There is definitely an art to finding the best fit for each patient, agreed Dr. Bennett, “both with the urgency of controlling the disease, the particular patient in front of you, their ability to adhere to certain therapies, their ability to have access to infusions, or to self-inject, or to get transported to an infusion center or have access to home infusion.”

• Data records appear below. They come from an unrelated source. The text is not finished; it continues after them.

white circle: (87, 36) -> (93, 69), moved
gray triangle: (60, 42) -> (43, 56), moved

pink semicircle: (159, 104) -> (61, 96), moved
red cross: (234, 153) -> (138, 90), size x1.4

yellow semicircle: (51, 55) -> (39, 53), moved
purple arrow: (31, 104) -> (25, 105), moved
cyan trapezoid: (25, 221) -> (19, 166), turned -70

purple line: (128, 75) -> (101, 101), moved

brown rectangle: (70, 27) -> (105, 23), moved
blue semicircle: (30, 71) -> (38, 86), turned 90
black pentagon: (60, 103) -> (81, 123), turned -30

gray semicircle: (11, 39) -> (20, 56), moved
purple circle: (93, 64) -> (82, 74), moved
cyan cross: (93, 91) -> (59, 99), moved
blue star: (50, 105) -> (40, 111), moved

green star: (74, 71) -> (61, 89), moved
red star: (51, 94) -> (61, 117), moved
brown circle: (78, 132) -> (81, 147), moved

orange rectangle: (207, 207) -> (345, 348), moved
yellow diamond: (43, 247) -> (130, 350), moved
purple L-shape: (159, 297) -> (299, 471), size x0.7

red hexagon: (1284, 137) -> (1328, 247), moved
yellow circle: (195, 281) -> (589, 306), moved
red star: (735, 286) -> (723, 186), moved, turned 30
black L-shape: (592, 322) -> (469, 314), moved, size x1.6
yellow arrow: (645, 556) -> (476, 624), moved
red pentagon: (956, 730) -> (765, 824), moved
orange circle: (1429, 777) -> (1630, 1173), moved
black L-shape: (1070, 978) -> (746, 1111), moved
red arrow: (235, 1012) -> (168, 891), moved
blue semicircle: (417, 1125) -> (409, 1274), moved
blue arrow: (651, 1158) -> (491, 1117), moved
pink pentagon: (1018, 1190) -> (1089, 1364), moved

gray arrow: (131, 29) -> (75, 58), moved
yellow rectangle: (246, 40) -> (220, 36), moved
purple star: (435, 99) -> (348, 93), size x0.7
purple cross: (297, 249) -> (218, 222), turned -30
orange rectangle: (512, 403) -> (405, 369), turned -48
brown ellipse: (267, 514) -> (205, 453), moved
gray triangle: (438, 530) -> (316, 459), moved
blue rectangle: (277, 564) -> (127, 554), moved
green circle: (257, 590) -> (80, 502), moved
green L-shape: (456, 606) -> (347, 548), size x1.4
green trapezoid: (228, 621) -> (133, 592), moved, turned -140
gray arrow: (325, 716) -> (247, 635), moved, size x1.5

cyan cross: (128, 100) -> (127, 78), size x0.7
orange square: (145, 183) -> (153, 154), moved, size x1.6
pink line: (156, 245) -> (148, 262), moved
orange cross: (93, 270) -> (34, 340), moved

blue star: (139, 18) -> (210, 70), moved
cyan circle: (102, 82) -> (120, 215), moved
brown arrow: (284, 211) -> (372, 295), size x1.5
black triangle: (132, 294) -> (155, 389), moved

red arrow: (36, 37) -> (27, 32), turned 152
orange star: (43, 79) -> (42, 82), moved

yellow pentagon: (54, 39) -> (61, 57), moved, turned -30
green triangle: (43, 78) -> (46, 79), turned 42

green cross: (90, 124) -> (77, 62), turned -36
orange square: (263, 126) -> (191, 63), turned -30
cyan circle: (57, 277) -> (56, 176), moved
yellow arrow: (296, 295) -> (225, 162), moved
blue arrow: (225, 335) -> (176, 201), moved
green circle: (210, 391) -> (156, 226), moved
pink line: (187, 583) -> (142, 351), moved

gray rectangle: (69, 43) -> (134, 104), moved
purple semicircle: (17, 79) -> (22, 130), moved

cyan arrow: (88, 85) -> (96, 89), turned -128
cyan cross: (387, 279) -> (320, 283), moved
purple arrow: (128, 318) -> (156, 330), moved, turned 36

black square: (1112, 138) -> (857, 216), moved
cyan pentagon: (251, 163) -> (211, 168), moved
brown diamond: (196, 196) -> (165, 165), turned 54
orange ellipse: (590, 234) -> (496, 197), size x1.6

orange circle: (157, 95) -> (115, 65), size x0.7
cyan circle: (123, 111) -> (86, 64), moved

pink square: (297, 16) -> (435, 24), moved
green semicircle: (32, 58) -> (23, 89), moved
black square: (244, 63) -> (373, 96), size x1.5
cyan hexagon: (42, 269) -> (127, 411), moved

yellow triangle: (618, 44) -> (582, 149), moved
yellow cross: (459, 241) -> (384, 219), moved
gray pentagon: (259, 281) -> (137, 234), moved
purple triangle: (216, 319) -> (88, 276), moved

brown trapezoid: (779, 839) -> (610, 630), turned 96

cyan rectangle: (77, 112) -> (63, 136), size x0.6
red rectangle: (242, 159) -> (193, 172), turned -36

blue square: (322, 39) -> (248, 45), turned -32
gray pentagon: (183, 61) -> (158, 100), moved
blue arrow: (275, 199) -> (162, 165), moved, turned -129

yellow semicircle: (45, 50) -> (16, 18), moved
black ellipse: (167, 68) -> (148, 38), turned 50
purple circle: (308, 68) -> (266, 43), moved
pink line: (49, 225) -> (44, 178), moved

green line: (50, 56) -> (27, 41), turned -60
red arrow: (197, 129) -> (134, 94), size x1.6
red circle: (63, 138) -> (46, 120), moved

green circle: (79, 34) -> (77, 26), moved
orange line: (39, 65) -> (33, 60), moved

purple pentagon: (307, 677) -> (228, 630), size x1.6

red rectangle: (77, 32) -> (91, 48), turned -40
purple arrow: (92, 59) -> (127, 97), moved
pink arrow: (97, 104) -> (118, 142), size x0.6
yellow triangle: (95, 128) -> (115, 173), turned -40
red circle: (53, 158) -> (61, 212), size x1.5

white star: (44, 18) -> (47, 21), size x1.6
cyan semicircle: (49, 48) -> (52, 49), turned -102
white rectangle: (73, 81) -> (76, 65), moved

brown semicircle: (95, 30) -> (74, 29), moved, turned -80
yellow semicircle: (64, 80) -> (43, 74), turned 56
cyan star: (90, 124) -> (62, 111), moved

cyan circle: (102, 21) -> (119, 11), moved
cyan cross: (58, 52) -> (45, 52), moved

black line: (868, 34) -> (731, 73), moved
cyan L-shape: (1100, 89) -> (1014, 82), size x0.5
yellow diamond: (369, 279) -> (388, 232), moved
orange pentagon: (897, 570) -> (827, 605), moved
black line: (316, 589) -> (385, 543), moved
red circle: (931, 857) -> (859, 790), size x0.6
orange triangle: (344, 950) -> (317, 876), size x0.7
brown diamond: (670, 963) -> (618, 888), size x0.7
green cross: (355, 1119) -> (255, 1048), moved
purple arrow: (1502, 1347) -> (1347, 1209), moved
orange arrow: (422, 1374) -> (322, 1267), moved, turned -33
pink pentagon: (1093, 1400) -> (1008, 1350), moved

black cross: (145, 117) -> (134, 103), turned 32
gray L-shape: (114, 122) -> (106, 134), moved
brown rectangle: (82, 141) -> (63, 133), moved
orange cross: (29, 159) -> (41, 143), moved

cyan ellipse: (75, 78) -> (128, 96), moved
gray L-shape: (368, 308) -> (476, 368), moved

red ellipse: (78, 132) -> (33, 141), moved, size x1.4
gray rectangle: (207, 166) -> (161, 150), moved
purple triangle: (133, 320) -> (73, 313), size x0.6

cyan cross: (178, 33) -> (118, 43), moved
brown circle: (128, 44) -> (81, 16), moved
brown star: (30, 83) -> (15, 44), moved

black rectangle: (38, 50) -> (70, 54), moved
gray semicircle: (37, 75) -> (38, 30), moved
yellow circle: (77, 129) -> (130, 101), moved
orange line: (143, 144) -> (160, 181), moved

Patient empowerment in the decision is very important, added Dr. Levy. “When people make the decision on their own, they’re much more likely to be compliant, rather than me telling them they have to do this. And that’s why I think we haven’t had a single relapse on the new drugs. There have been switches because of intolerance, and cost, and all those issues, but not because of a breakthrough attack.”
 

Future

Looking ahead in the field, Dr. Bennett sees the biggest potential for improvement is in the management of acute attacks, which he describes as “a major treatment gap.” Although plasma exchange is immediately effective in limiting the amount of circulating pathogenic AQP4-IgG “there are other approaches that could be even more beneficial,” he said. “A promising strategy is to use drugs that act immediately on arms of the immune response that are directly injuring brain tissue. These include serum complement and cells such as neutrophils and natural killer cells that release destructive enzymes and inflammatory mediators,” he explained. “Complement inhibitors, such as the C5 inhibitors eculizumab and ravulizumab, currently approved for NMOSD relapse prevention, act immediately to inhibit complement-mediated tissue injury. Similarly, high doses of antihistamines could be used to rapidly stop the release of the destructive enzyme elastase from neutrophils and natural killer cells, while elastase inhibitors could be given to minimize cell injury. Direct clinical studies are needed to find both the optimal treatment window and regimen.”

References

1. Hor JY et al. Epidemiology of Neuromyelitis Optica Spectrum Disorder and Its Prevalence and Incidence Worldwide. Front Neurol. 2020 Jun 26:11:501. doi: 10.3389/fneur.2020.00501.

2. Wingerchuk DM et al. International Consensus Diagnostic Criteria for Neuromyelitis Optica Spectrum Disorders. Neurology. 2015 Jul 14;85(2):177-89. doi: 10.1212/WNL.0000000000001729.

3. Mealy MA et al. Epidemiology of Neuromyelitis Optica in the United States: A Multicenter Analysis. Arch Neurol. 2012 Sep;69(9):1176-80. doi: 10.1001/archneurol.2012.314.

4. Contentti EC et al. Frequency of NMOSD Misdiagnosis in a Cohort From Latin America: Impact and Evaluation of Different Contributors. Mult Scler. 2023 Feb;29(2):277-286. doi: 10.1177/13524585221136259.